**TASK BRIEF:**
Lines from the listing that hold the string "Cookies" are what you should return.

══════

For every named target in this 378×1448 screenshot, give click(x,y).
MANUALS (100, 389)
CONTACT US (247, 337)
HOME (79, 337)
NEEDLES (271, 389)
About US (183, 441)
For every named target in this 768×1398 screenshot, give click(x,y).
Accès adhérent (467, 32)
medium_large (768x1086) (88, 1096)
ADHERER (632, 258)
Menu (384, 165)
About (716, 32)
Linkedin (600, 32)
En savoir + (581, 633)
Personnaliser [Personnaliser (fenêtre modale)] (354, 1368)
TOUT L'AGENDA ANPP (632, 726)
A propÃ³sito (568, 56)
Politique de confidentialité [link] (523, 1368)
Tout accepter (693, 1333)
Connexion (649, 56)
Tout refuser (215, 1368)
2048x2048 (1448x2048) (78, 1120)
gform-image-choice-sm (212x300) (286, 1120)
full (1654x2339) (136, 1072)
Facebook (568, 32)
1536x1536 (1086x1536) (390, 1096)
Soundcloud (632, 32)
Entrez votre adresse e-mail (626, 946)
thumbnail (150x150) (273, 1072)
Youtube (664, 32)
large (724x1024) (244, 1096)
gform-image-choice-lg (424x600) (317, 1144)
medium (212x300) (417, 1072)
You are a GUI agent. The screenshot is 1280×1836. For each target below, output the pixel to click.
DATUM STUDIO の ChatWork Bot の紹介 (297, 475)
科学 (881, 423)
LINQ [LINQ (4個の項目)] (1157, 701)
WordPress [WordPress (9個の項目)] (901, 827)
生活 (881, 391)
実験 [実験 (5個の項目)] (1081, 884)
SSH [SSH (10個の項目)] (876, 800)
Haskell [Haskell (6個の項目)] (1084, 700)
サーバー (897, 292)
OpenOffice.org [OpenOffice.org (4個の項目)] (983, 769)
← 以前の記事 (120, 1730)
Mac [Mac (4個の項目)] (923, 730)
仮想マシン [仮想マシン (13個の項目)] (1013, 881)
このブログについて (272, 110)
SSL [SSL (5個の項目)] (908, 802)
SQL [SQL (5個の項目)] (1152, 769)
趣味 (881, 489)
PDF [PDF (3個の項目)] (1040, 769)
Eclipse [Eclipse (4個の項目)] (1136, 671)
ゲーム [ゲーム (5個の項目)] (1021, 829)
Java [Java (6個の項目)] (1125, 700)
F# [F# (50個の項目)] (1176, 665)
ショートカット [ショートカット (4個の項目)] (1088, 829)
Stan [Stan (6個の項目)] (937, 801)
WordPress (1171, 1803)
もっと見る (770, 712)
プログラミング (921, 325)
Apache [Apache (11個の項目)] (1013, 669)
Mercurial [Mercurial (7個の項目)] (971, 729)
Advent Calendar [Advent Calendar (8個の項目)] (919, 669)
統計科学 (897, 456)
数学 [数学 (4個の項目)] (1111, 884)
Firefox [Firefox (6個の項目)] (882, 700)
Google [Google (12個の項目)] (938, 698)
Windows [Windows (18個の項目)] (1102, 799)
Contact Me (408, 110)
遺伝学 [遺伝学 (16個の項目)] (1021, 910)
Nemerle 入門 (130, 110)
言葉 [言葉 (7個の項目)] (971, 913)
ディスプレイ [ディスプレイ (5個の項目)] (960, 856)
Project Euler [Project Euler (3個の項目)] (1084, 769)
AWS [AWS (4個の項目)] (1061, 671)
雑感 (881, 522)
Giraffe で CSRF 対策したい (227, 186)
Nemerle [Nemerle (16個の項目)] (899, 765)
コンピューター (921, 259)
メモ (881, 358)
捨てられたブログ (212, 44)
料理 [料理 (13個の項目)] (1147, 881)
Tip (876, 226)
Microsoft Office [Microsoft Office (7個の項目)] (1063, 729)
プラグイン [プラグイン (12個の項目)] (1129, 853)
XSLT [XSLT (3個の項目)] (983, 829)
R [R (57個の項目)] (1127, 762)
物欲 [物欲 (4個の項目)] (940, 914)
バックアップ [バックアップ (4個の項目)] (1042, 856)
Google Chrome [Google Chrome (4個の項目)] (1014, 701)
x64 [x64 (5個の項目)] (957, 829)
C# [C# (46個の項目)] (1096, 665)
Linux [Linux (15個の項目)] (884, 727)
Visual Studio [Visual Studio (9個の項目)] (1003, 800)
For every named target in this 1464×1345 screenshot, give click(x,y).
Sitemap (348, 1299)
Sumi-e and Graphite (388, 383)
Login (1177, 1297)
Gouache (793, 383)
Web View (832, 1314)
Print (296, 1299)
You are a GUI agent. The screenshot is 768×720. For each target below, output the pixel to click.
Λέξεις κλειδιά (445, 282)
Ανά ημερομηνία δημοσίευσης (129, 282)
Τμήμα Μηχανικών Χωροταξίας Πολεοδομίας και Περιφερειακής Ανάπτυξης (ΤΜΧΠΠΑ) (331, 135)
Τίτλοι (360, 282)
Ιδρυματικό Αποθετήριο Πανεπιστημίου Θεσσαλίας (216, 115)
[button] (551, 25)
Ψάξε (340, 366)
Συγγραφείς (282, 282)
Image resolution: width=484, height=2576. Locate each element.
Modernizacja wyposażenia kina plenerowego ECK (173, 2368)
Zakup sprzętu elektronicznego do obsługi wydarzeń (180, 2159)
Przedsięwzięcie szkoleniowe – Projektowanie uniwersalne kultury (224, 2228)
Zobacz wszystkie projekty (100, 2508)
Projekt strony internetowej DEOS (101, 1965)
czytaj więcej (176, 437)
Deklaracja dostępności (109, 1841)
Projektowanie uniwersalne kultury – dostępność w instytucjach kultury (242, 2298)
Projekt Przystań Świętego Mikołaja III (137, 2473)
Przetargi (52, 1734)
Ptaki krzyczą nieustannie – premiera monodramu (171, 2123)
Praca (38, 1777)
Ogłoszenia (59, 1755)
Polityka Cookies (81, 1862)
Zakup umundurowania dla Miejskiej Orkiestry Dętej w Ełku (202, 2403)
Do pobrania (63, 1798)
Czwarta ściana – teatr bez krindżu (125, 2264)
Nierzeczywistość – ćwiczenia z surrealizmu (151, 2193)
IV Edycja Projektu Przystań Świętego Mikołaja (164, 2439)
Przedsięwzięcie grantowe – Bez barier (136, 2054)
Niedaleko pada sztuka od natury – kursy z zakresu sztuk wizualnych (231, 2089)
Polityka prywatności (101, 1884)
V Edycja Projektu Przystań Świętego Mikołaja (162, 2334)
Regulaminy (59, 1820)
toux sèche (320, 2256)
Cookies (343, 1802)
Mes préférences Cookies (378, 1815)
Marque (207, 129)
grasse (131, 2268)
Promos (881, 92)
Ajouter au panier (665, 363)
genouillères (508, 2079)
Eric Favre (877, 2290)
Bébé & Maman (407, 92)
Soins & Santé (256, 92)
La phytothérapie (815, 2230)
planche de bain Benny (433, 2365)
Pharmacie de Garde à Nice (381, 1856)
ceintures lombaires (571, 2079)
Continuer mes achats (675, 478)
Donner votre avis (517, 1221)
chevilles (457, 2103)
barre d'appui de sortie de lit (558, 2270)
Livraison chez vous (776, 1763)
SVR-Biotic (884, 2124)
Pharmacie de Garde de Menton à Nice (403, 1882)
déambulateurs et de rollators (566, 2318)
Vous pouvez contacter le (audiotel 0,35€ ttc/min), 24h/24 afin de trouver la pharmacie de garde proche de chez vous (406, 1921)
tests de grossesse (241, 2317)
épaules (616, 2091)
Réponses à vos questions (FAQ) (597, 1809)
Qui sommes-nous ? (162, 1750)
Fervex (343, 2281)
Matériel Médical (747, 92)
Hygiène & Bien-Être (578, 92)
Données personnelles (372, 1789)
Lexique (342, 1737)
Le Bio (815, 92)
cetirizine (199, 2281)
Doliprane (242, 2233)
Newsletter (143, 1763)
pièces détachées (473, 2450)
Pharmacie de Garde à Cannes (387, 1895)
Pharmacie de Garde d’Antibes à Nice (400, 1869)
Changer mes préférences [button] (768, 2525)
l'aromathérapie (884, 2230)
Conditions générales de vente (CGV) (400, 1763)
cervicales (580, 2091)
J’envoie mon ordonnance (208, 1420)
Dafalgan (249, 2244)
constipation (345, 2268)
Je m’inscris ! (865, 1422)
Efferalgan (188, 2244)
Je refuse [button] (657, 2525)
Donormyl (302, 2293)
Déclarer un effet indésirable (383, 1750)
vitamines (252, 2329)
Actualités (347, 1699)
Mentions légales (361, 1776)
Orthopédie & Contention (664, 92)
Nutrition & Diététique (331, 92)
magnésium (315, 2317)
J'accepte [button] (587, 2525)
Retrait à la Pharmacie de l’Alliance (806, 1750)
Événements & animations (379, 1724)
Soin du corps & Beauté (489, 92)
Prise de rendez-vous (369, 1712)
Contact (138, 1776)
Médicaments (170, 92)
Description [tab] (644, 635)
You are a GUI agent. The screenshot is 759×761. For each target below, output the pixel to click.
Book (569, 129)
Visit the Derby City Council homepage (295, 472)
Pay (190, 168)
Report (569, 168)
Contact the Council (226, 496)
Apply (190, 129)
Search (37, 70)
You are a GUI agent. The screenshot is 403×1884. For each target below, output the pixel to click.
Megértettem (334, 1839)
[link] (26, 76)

══════

**REPLY:**
Polityka Cookies (81, 1862)
Cookies (343, 1802)
Mes préférences Cookies (378, 1815)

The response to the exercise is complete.